Sales in RVs are seeing major gains, as sales efforts pivot away from older consumers and successfully target young adults who are starting to form families and have excess cash to spend on non-essential splurges, reports Yahoo Finance.
Wholesale RV shipments reached its highest annual level in 2017 at 504,600 units, a 17.2% increase over 2016, according to the RVIA (RV Industry Association). The trade group predicts that shipments will reach 521,700 units in 2018, marking nine straight years of growth. In June, Winnebago (WGO) reported an 18% increase in sales for the quarter, boosted by its growth in travel trailers.
After RV shipments dropped to a 30-year low in the downturn of the late 2000s, demand is stronger than ever, according to Pete Reeb, principal at California-based John Burns Real Estate Consulting. The demand for RVs is expected to continue to increase as real per capita net worth improves and the prices of homes keep appreciating.
The popularity of RVs can partially be explained by the evolving — and shortened — definition of vacation. As Katie Denis of the U.S. Travel Association’s Project: Time Off told NPR, “The partial week [vacation] is gaining in popularity.”

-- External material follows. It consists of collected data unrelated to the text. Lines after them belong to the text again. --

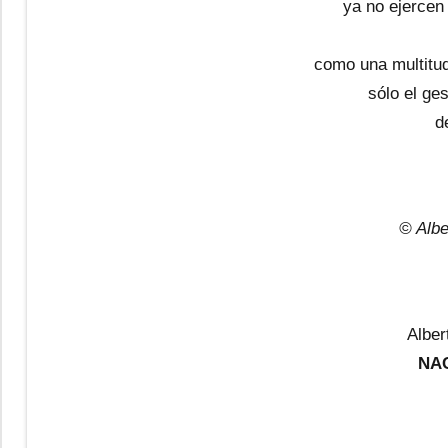
ya no ejercen
como una multitud
sólo el ge
d
© Albe
Alber
NA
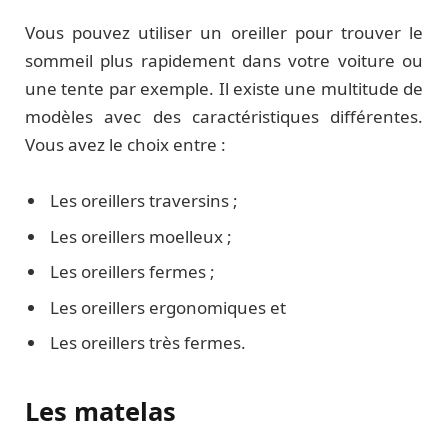
Vous pouvez utiliser un oreiller pour trouver le
sommeil plus rapidement dans votre voiture ou
une tente par exemple. Il existe une multitude de
modèles avec des caractéristiques différentes.
Vous avez le choix entre :
Les oreillers traversins ;
Les oreillers moelleux ;
Les oreillers fermes ;
Les oreillers ergonomiques et
Les oreillers très fermes.
Les matelas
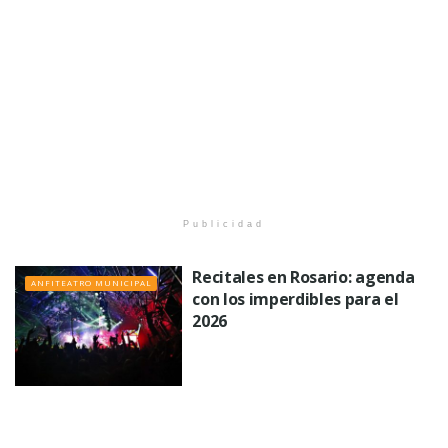
Publicidad
Recitales en Rosario: agenda
ANFITEATRO MUNICIPAL
con los imperdibles para el
2026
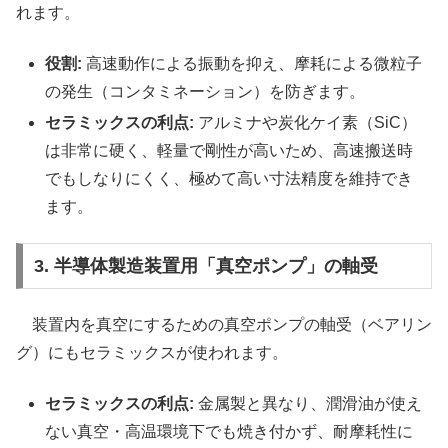
れます。
役割:
高速動作による振動を抑え、摩耗による微粒子
の発生（コンタミネーション）を防ぎます。
セラミックスの利点:
アルミナや炭化ケイ素（SiC）
は非常に硬く、軽量で剛性が高いため、高速搬送時
でもしなりにくく、極めて高い寸法精度を維持でき
ます。
3. 半導体製造装置用「真空ポンプ」の軸受
装置内を真空にするための真空ポンプの軸受（ベアリン
グ）にもセラミックスが使われます。
セラミックスの利点:
金属製と異なり、潤滑油が使え
ない真空・高温環境下でも焼き付かず、耐摩耗性に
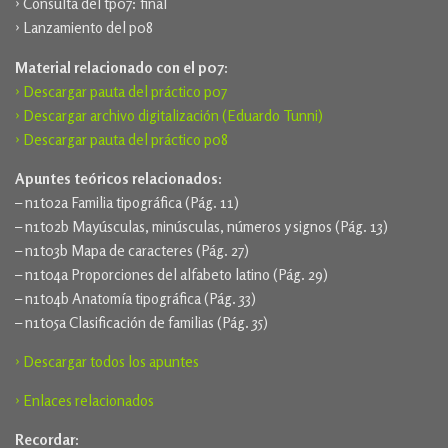
› Consulta del tp07: final
› Lanzamiento del p08
Material relacionado con el p07:
› Descargar pauta del práctico p07
› Descargar archivo digitalización (Eduardo Tunni)
› Descargar pauta del práctico p08
Apuntes teóricos relacionados:
– n1t02a Familia tipográfica (Pág. 11)
– n1t02b Mayúsculas, minúsculas, números y signos (Pág. 13)
– n1t03b Mapa de caracteres (Pág. 27)
– n1t04a Proporciones del alfabeto latino (Pág. 29)
– n1t04b Anatomía tipográfica (Pág. 33)
– n1t05a Clasificación de familias (Pág. 35)
› Descargar todos los apuntes
› Enlaces relacionados
Recordar:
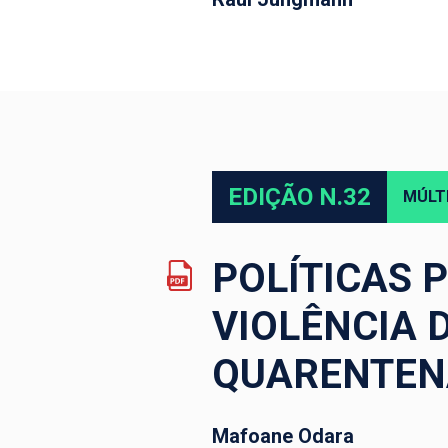
EDIÇÃO N.32
MÚLT
POLÍTICAS 
VIOLÊNCIA 
QUARENTEN
Mafoane Odara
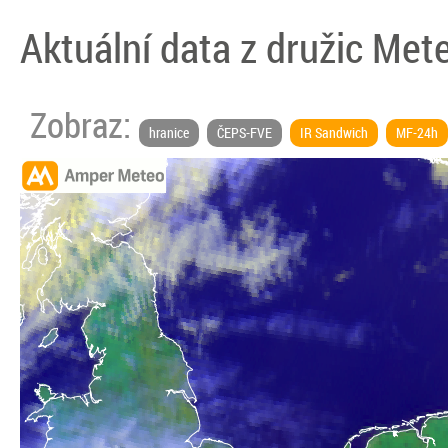
Aktuální data z družic Met
Zobraz:
hranice
ČEPS-FVE
IR Sandwich
MF-24h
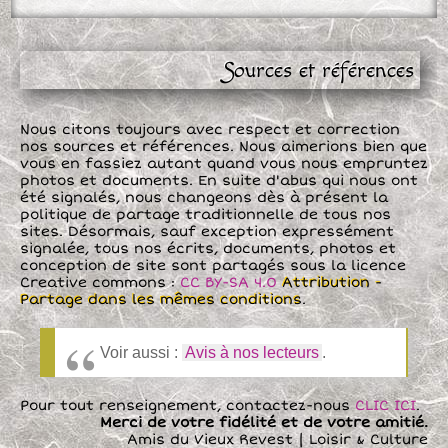
Sources et références
Nous citons toujours avec respect et correction
nos sources et références. Nous aimerions bien que
vous en fassiez autant quand vous nous empruntez
photos et documents. En suite d'abus qui nous ont
été signalés, nous changeons dès à présent la
politique de partage traditionnelle de tous nos
sites. Désormais, sauf exception expressément
signalée, tous nos écrits, documents, photos et
conception de site sont partagés sous la licence
Creative commons :
CC BY-SA 4.0
Attribution -
Partage dans les mêmes conditions
.
Voir aussi :
Avis à nos lecteurs
.
Pour tout renseignement, contactez-nous
CLIC ICI
.
Merci de votre fidélité et de votre amitié.
Amis du Vieux Revest | Loisir & Culture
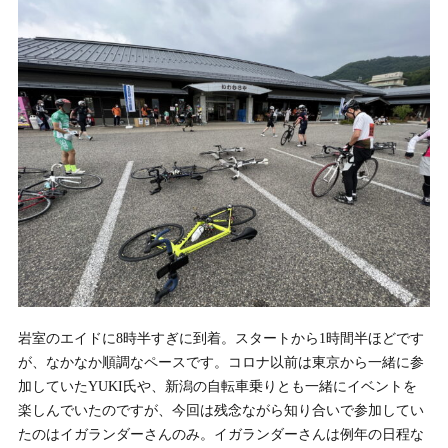
岩室のエイドに8時半すぎに到着。スタートから1時間半ほどです
が、なかなか順調なペースです。コロナ以前は東京から一緒に参
加していたYUKI氏や、新潟の自転車乗りとも一緒にイベントを
楽しんでいたのですが、今回は残念ながら知り合いで参加してい
たのはイガランダーさんのみ。イガランダーさんは例年の日程な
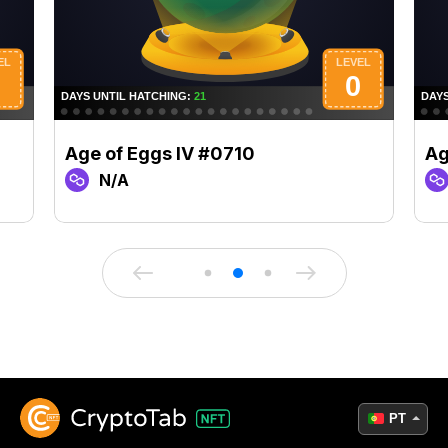
Age of Eggs IV #0710
Ag
N/A
PT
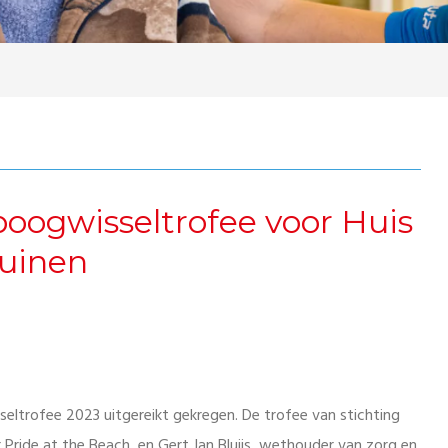
oogwisseltrofee voor Huis
Duinen
ltrofee 2023 uitgereikt gekregen. De trofee van stichting
Pride at the Beach, en Gert Jan Bluijs, wethouder van zorg en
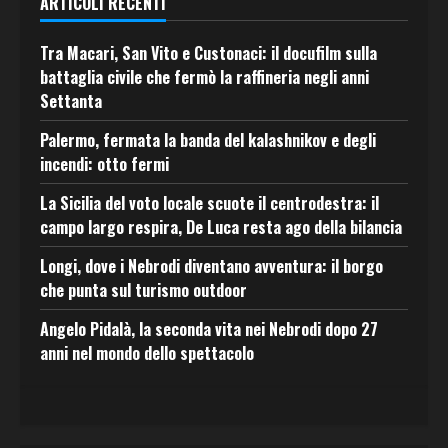
ARTICOLI RECENTI
Tra Macari, San Vito e Custonaci: il docufilm sulla
battaglia civile che fermò la raffineria negli anni
Settanta
Palermo, fermata la banda del kalashnikov e degli
incendi: otto fermi
La Sicilia del voto locale scuote il centrodestra: il
campo largo respira, De Luca resta ago della bilancia
Longi, dove i Nebrodi diventano avventura: il borgo
che punta sul turismo outdoor
Angelo Pidalà, la seconda vita nei Nebrodi dopo 27
anni nel mondo dello spettacolo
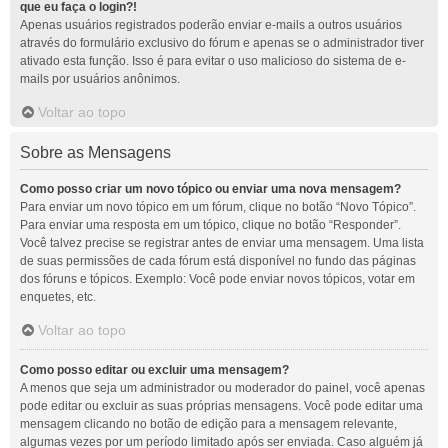
que eu faça o login?!
Apenas usuários registrados poderão enviar e-mails a outros usuários
através do formulário exclusivo do fórum e apenas se o administrador tiver
ativado esta função. Isso é para evitar o uso malicioso do sistema de e-
mails por usuários anônimos.
Voltar ao topo
Sobre as Mensagens
Como posso criar um novo tópico ou enviar uma nova mensagem?
Para enviar um novo tópico em um fórum, clique no botão “Novo Tópico”.
Para enviar uma resposta em um tópico, clique no botão “Responder”.
Você talvez precise se registrar antes de enviar uma mensagem. Uma lista
de suas permissões de cada fórum está disponível no fundo das páginas
dos fóruns e tópicos. Exemplo: Você pode enviar novos tópicos, votar em
enquetes, etc.
Voltar ao topo
Como posso editar ou excluir uma mensagem?
A menos que seja um administrador ou moderador do painel, você apenas
pode editar ou excluir as suas próprias mensagens. Você pode editar uma
mensagem clicando no botão de edição para a mensagem relevante,
algumas vezes por um período limitado após ser enviada. Caso alguém já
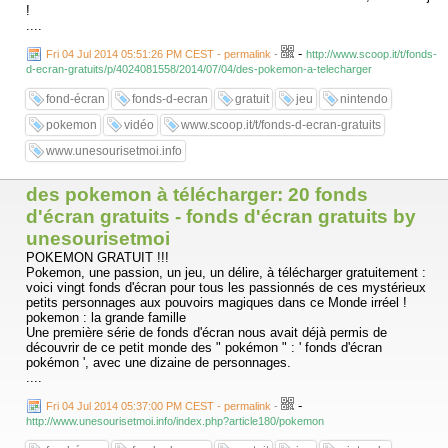
!
....
-
Fri 04 Jul 2014 05:51:26 PM CEST - permalink
-
http://www.scoop.it/t/fonds-
d-ecran-gratuits/p/4024081558/2014/07/04/des-pokemon-a-telecharger
fond-écran
fonds-d-ecran
gratuit
jeu
nintendo
pokemon
vidéo
www.scoop.it/t/fonds-d-ecran-gratuits
www.unesourisetmoi.info
des pokemon à télécharger: 20 fonds
d'écran gratuits - fonds d'écran gratuits by
unesourisetmoi
POKEMON GRATUIT !!!
Pokemon, une passion, un jeu, un délire, à télécharger gratuitement :
voici vingt fonds d'écran pour tous les passionnés de ces mystérieux
petits personnages aux pouvoirs magiques dans ce Monde irréel !
pokemon : la grande famille
Une première série de fonds d'écran nous avait déjà permis de
découvrir de ce petit monde des " pokémon " : ' fonds d'écran
pokémon ', avec une dizaine de personnages.
....
-
Fri 04 Jul 2014 05:37:00 PM CEST - permalink
-
http://www.unesourisetmoi.info/index.php?article180/pokemon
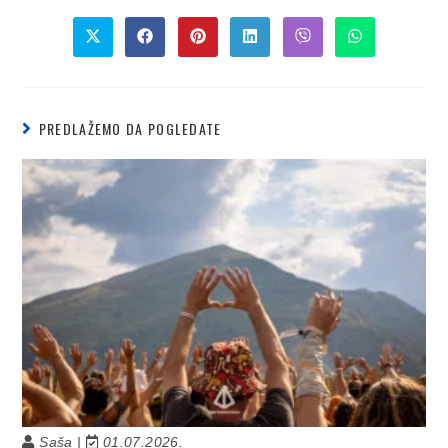
PREDLAŽEMO DA POGLEDATE
Saša |
01.07.2026.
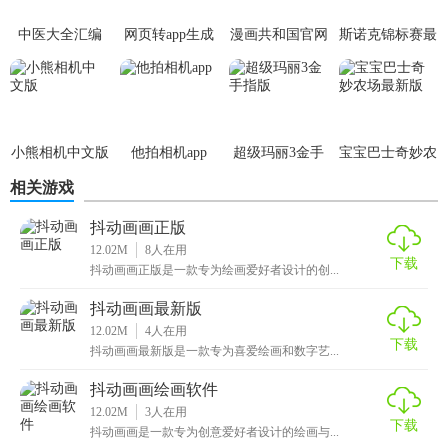
【抖动画画游戏亮点】
中医大全汇编
网页转app生成
漫画共和国官网
斯诺克锦标赛最
1. 创意无限：无限制的创作空间，让玩家的想象力自由飞
app
器
正版
新版
翔。
(fusionapp)v2.0.0
2. 社交互动：可以与其他玩家交流作品，互相启发灵感。
小熊相机中文版
他拍相机app
超级玛丽3金手
宝宝巴士奇妙农
3. 定期更新：持续推出新画笔、背景和功能，保持游戏新鲜
指版
场最新版
感。
相关游戏
【抖动画画游戏用法】
抖动画画正版
12.02M
8
人在用
下载
1. 启动游戏：打开应用，选择开始创作或参与挑战。
抖动画画正版是一款专为绘画爱好者设计的创...
2. 选择工具：从画笔库中选择喜欢的笔触和颜色。
抖动画画最新版
12.02M
4
人在用
下载
3. 创作作品：通过触摸屏幕直接绘制，或通过晃动手机利用
抖动画画最新版是一款专为喜爱绘画和数字艺...
重力感应创作。
抖动画画绘画软件
12.02M
3
人在用
4. 保存分享：完成作品后，可保存至相册或直接分享至社交
下载
抖动画画是一款专为创意爱好者设计的绘画与...
媒体。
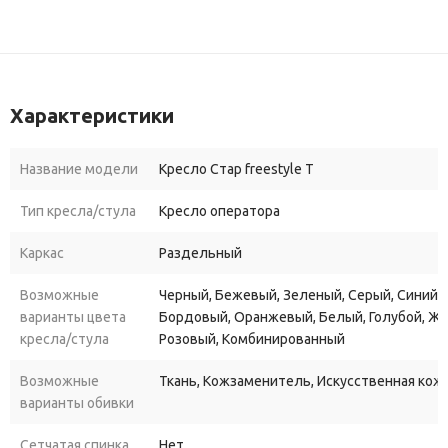
Характеристики
Название модели
Кресло Стар freestyle Т
Тип кресла/стула
Кресло оператора
Каркас
Раздельный
Возможные
Черный, Бежевый, Зеленый, Серый, Синий, 
варианты цвета
Бордовый, Оранжевый, Белый, Голубой, Ж
кресла/стула
Розовый, Комбинированный
Возможные
Ткань, Кожзаменитель, Искусственная кож
варианты обивки
Сетчатая спинка
Нет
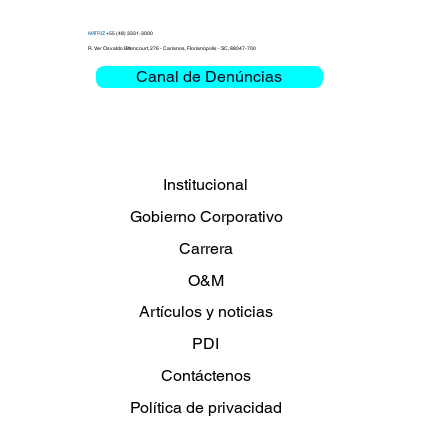
MATRIZ
+55 (48) 3331-3000
R. Ver Osvaldo Bittencourt, 276 - Carianos, Florianópolis - SC, 88047-700
Canal de Denúncias
Institucional
Gobierno Corporativo
Carrera
O&M
Artículos y noticias
PDI
Contáctenos
Política de privacidad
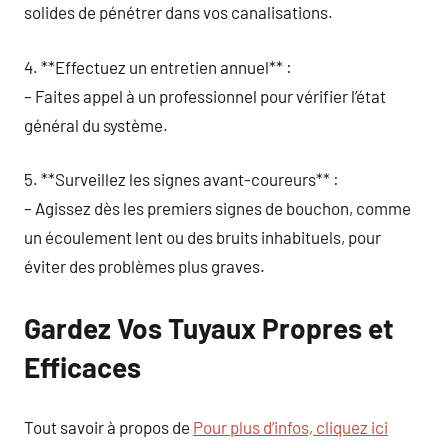
solides de pénétrer dans vos canalisations.
4. **Effectuez un entretien annuel** :
– Faites appel à un professionnel pour vérifier l’état
général du système.
5. **Surveillez les signes avant-coureurs** :
– Agissez dès les premiers signes de bouchon, comme
un écoulement lent ou des bruits inhabituels, pour
éviter des problèmes plus graves.
Gardez Vos Tuyaux Propres et
Efficaces
Tout savoir à propos de
Pour plus d’infos, cliquez ici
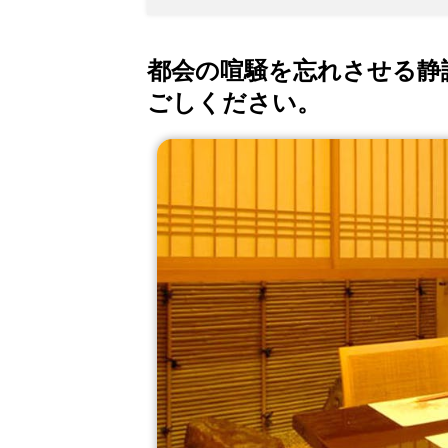
都会の喧騒を忘れさせる静
ごしください。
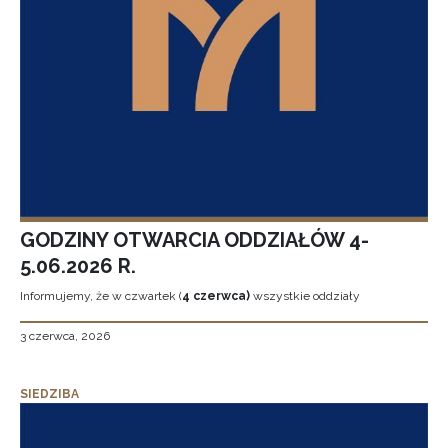
GODZINY OTWARCIA ODDZIAŁÓW 4-
5.06.2026 R.
Informujemy, że w czwartek (
4 czerwca)
wszystkie oddziały
3 czerwca, 2026
SIEDZIBA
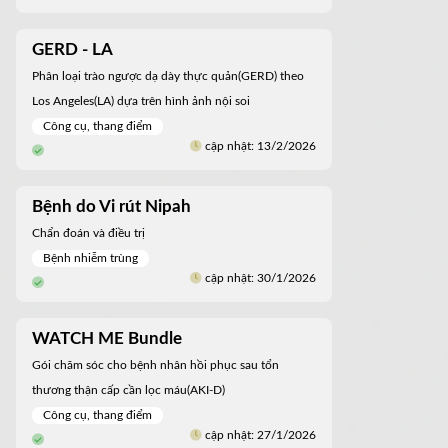
GERD - LA
Phân loại trào ngược dạ dày thực quản(GERD) theo
Los Angeles(LA) dựa trên hình ảnh nội soi
Công cụ, thang điểm
cập nhật: 13/2/2026
Bệnh do Vi rút Nipah
Chẩn đoán và điều trị
Bệnh nhiễm trùng
cập nhật: 30/1/2026
WATCH ME Bundle
Gói chăm sóc cho bệnh nhân hồi phục sau tổn
thương thận cấp cần lọc máu(AKI-D)
Công cụ, thang điểm
cập nhật: 27/1/2026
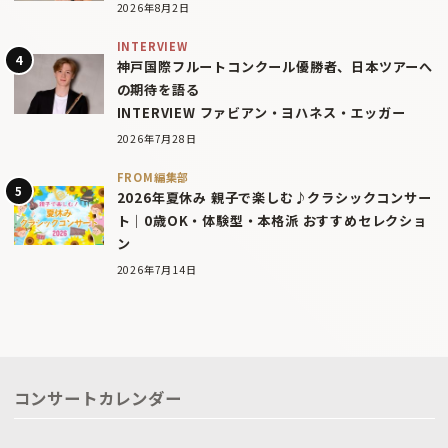
2026年8月2日
INTERVIEW
神戸国際フルートコンクール優勝者、日本ツアーへ
の期待を語る
INTERVIEW ファビアン・ヨハネス・エッガー
2026年7月28日
FROM編集部
2026年夏休み 親子で楽しむ♪クラシックコンサー
ト｜0歳OK・体験型・本格派 おすすめセレクショ
ン
2026年7月14日
コンサートカレンダー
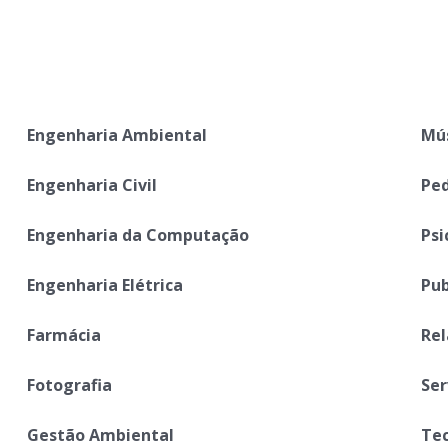
Engenharia Ambiental
Mú
Engenharia Civil
Pe
Engenharia da Computação
Psi
Engenharia Elétrica
Pub
Farmácia
Rel
Fotografia
Ser
Gestão Ambiental
Tec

Americans are cobbling together days here and there, making long weekends, rather than taking long stretches of time off for vacation.
“With the rise of house and apartment rental websites like Airbnb and VRBO, suddenly baby boomers have access to way more vacation properties than you’ve ever had in the past. Instead of buying a second home somewhere and being locked in, you have the option of being mobile,” said Reeb.